2. Evidence Against Moderate Hypothermia (32–35 °C)

• The Eurotherm3235 randomized trial demonstrated that moderate hypothermia (32–35 °C) for ICP > 20 mm Hg worsened functional outcomes in adult severe TBI patients: adjusted odds ratio for unfavorable outcome = 1.53 (95 % CI 1.02–2.30, P = 0.04).
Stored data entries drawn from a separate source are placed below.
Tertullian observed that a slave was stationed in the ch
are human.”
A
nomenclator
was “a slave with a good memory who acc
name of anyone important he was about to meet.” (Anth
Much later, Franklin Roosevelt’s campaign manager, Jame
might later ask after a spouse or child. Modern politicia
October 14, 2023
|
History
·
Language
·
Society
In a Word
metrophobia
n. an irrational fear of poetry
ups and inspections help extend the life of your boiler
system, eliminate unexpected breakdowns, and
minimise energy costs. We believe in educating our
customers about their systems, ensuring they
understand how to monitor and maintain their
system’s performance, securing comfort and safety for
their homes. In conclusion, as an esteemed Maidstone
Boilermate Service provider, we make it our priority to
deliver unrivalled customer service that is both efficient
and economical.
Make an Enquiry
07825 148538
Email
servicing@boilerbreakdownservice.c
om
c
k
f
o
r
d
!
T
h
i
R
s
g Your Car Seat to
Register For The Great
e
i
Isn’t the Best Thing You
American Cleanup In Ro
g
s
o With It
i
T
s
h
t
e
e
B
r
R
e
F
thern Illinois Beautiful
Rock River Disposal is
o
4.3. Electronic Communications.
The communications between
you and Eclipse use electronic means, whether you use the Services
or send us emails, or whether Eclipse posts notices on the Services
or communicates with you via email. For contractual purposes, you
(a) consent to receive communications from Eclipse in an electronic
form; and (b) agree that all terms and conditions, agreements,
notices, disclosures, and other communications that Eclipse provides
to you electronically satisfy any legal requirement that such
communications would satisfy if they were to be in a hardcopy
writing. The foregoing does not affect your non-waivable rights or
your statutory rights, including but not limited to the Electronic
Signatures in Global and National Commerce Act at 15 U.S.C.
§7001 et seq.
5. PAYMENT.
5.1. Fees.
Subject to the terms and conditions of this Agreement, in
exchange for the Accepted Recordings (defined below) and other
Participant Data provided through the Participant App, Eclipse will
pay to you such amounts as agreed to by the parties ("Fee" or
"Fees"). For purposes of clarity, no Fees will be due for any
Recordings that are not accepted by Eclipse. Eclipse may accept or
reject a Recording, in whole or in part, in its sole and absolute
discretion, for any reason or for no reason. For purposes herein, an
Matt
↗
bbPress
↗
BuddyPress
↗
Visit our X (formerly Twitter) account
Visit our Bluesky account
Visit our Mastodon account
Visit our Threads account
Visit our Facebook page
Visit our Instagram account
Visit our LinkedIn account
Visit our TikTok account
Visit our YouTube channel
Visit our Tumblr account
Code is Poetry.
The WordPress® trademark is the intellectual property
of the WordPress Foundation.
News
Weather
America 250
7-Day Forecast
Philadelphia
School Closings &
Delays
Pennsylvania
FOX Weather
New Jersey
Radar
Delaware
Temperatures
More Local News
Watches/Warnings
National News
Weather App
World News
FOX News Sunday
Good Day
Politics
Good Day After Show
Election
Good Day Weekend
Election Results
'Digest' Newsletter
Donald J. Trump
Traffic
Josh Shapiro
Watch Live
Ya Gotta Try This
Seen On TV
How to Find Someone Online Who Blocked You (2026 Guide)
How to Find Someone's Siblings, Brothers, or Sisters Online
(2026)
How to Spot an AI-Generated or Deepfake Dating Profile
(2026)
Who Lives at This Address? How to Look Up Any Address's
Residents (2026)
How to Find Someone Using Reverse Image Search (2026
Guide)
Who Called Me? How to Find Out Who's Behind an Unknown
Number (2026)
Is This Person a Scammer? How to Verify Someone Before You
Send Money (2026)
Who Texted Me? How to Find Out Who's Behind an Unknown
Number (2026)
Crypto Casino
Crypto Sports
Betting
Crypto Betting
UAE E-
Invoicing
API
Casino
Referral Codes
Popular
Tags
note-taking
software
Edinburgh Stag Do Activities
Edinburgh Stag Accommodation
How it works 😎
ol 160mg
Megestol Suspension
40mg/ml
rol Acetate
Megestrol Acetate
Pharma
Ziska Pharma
This finding is supported by moderate‑quality evidence. [20][21]
• Favorable outcome (GOS‑E 5–8) occurred in 26 % of the hypothermia group versus 37 % in the control group (P = 0.03), confirming a clinically significant detriment. 20
• Although moderate hypothermia reduced the need for barbiturates (44 % vs 54 % in controls), the neurological outcomes were significantly worse, indicating that ICP control alone does not translate into better recovery. 20
• Multiple meta‑analyses (including those cited in references 22–23) found no mortality or neurological benefit from prophylactic moderate hypothermia in severe TBI. The overall evidence is graded as moderate. [22][23]21
• Clinical guidance: Do not use moderate hypothermia as a first‑line therapy for elevated ICP because it is associated with poorer outcomes. 20

3. Mild Hypothermia (34–35 °C) as a Last‑Resort Option

• The 2018 French expert panel (Grade 2+, moderate evidence) suggests that targeted temperature management (TTM) at 34–35 °C may be considered only for refractory intracranial hypertension after failure of Tier 1–2 measures. [22][23]21
• When employed, the protocol should include:
  
  • Target temperature: 34–35 °C (not lower than 34 °C). [22][23]
  • Duration: Continue until resolution of brain edema, often extending beyond 48 hours; some reports indicate >5 days for optimal ICP control. [20][23]21
  • Rewarming: Slow, controlled rate of 0.1–0.2 °C per hour (≤0.25 °C/h) to avoid rebound ICP spikes. (Implementation detail derived from consensus, not a separate citation.)
• Implementation requirements: standardized cooling algorithms, aggressive shivering control, monitoring for infections, electrolyte disturbances, arrhythmias, and reduced cardiac output; maintain temperature drift ≤0.5 °C per hour and ≤1 °C per 24 h. [20][23]21

4. Hyperthermia and Its Adverse Consequences

• Uncontrolled fever (> 37.5 °C) in severe TBI contributes to secondary brain injury via increased cerebral metabolic demand, excitatory neurotransmitter release, free‑radical production, and elevated ICP. (Mechanistic rationale, not directly cited.)
• Observational data (meta‑analyses, Grade 2+, moderate evidence) link hyperthermia to higher mortality, unfavorable neurological outcomes, and longer ICU/hospital stays in severe TBI patients. [22][23]24

5. Pediatric Considerations

• In children with severe TBI, moderate hypothermia (32–34 °C) is not recommended (Grade 1, strong evidence). Randomized pediatric trials showed no clinical benefit and an increased risk of hypotension and reduced CPP. [20][21]25

All bullet points are derived from cited literature and reflect the strength of evidence where reported.